Mas o que se entende por um juiz que não deve aparecer? Ou, como identificar um juiz criativo? Segundo disse a alta autoridade no evento aos investidores, o juiz que “inova na ordem jurídica gera instabilidade e insegurança na sociedade”. Devemos pressupor, pois, que “inovar” é um grande pecado que o juiz deve evitar cometer, o que significa que ele deve interpretar a lei literalmente, jamais indo para onde o Legislador não foi. Mas o deve fazer o juiz quando o Legislador não foi a lugar nenhum, ou ainda quando ele foi a muitos lugares, como faz quando se vale de conceitos indeterminados, como, por exemplo, o da boa-fé? Como não ser criativo diante desse tipo de norma legal? E no caso do sempre lembrado, mas pouco utilizado artigo 5o. da Lei de Introdução às Normas do Direito Brasileiro, segundo o qual “Na aplicação da lei, o juiz atenderá aos fins sociais a que ela se dirige e às exigências do bem comum”, o que deve fazer o juiz para não aparecer?

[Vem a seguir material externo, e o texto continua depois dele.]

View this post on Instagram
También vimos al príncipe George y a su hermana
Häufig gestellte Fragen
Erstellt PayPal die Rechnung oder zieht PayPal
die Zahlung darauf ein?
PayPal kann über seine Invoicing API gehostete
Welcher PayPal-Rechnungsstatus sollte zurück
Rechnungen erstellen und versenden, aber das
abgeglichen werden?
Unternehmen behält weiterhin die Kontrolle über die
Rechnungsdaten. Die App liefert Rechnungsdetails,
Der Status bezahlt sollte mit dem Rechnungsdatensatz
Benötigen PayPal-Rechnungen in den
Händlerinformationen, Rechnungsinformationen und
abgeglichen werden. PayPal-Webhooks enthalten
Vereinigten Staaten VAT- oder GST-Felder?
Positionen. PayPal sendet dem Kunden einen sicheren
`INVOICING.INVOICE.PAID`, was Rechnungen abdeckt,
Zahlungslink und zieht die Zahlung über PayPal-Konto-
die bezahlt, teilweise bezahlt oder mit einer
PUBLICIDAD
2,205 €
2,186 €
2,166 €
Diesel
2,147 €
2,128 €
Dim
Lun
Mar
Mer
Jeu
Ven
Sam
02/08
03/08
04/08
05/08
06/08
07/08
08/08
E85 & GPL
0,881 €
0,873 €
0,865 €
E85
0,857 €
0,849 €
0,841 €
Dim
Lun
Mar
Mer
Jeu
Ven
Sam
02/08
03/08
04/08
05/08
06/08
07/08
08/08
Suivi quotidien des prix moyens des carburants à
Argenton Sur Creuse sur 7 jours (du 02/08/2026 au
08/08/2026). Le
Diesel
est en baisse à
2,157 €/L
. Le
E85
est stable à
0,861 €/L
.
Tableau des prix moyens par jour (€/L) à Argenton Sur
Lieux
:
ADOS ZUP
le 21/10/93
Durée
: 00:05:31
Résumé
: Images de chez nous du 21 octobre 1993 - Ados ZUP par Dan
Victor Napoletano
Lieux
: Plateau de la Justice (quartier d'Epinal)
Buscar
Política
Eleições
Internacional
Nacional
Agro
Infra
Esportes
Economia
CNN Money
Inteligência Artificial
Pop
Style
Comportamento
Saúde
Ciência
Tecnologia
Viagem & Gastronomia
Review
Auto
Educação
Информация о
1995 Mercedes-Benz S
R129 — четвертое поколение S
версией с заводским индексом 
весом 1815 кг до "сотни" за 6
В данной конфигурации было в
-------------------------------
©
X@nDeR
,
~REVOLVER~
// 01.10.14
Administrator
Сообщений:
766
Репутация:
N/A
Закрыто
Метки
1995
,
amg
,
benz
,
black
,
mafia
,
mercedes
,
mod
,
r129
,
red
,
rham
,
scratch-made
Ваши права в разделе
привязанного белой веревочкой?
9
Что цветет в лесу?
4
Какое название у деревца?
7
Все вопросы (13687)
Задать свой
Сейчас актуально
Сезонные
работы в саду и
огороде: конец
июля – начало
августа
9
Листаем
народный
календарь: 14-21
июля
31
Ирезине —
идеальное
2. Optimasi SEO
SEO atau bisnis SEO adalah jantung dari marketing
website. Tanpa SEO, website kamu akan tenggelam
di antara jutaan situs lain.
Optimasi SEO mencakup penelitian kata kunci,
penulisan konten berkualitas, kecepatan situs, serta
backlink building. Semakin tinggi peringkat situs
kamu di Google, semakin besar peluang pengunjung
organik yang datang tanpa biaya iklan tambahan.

O bom juiz é aquele que pensa e considera todas as perspectivas hermenêuticas, para além daquela que o Legislador inseriu na lei, buscando fazer justiça no caso em concreto. O bom juiz é aquele que é livre para pensar e para julgar, e que não se prende a nenhum grupo de interesse, seja de natureza religiosa, econômica ou de qualquer outra ordem. É e deve ser livre, inclusive para aparecer quando é impossível evitar que isso ocorra, porque, no mundo das redes sociais, as informações não circulam, elas voam, inclusive para divulgar o que foi dito aos investidores.